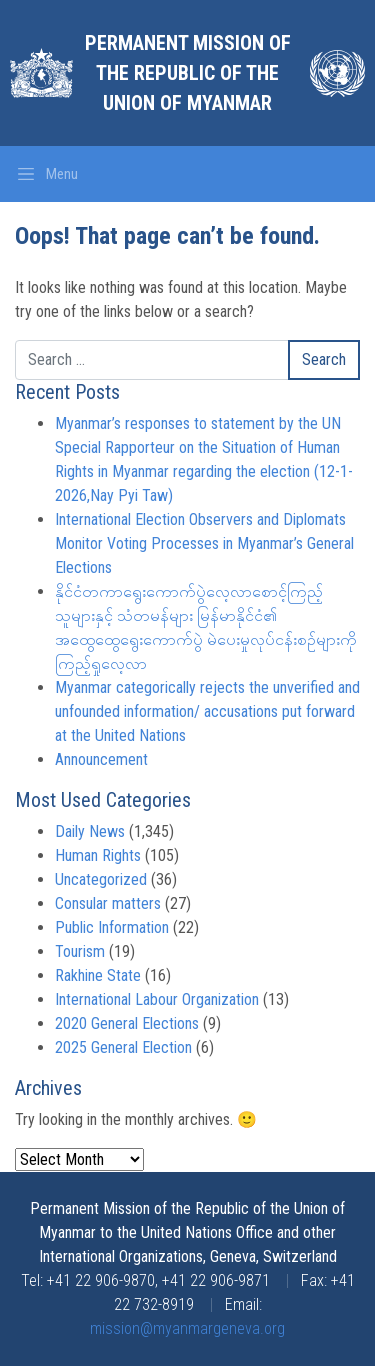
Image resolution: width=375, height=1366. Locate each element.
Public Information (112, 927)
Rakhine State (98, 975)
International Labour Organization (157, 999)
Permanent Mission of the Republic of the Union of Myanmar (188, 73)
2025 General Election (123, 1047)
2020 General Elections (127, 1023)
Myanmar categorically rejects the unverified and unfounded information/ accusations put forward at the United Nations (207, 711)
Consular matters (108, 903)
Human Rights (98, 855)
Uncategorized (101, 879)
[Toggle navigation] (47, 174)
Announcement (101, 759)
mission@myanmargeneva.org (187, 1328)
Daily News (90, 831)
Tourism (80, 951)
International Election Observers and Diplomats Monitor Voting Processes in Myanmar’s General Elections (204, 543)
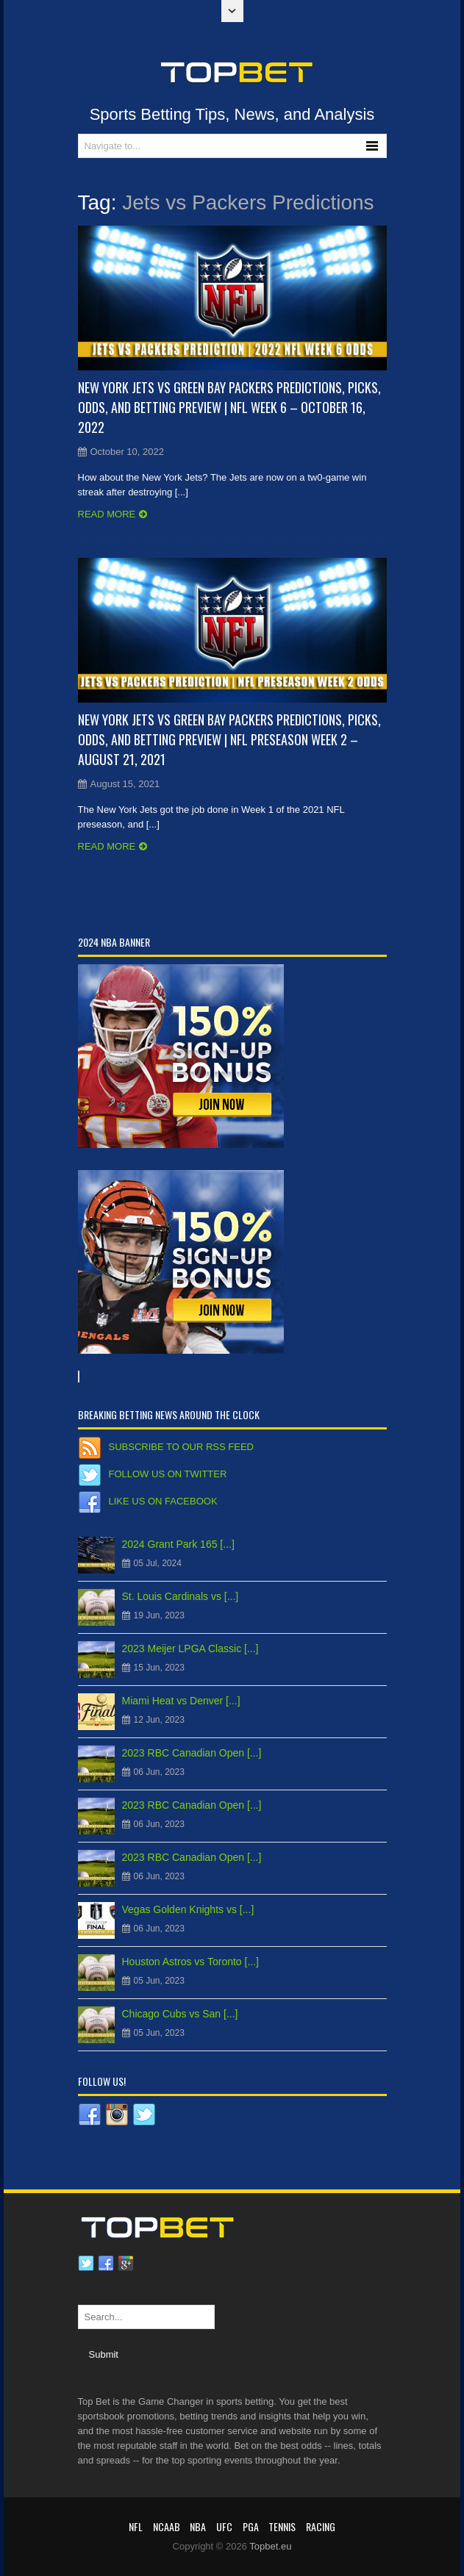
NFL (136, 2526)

* * *

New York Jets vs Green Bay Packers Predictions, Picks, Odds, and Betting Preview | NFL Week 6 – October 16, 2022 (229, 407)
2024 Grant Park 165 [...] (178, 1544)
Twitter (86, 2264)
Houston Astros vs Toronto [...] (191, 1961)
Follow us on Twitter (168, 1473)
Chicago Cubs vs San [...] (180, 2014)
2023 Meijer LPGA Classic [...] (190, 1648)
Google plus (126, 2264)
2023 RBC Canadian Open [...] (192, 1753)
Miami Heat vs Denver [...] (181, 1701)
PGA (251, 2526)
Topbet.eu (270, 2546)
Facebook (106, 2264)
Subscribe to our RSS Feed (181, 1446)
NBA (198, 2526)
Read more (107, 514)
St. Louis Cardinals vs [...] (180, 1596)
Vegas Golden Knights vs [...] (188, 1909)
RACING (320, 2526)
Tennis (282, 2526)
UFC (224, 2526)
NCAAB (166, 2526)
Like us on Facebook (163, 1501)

• [Try it]: Using the entries above, extract exactly the span from the line with "2024 Grant Park 165 [...] (178, 1544)" to the line with "St. Louis Cardinals vs [...] (180, 1596)", both lines included; leave out everything else.

• [Output of the task]:
2024 Grant Park 165 [...] (178, 1544)
Twitter (86, 2264)
Houston Astros vs Toronto [...] (191, 1961)
Follow us on Twitter (168, 1473)
Chicago Cubs vs San [...] (180, 2014)
2023 Meijer LPGA Classic [...] (190, 1648)
Google plus (126, 2264)
2023 RBC Canadian Open [...] (192, 1753)
Miami Heat vs Denver [...] (181, 1701)
PGA (251, 2526)
Topbet.eu (270, 2546)
Facebook (106, 2264)
Subscribe to our RSS Feed (181, 1446)
NBA (198, 2526)
Read more (107, 514)
St. Louis Cardinals vs [...] (180, 1596)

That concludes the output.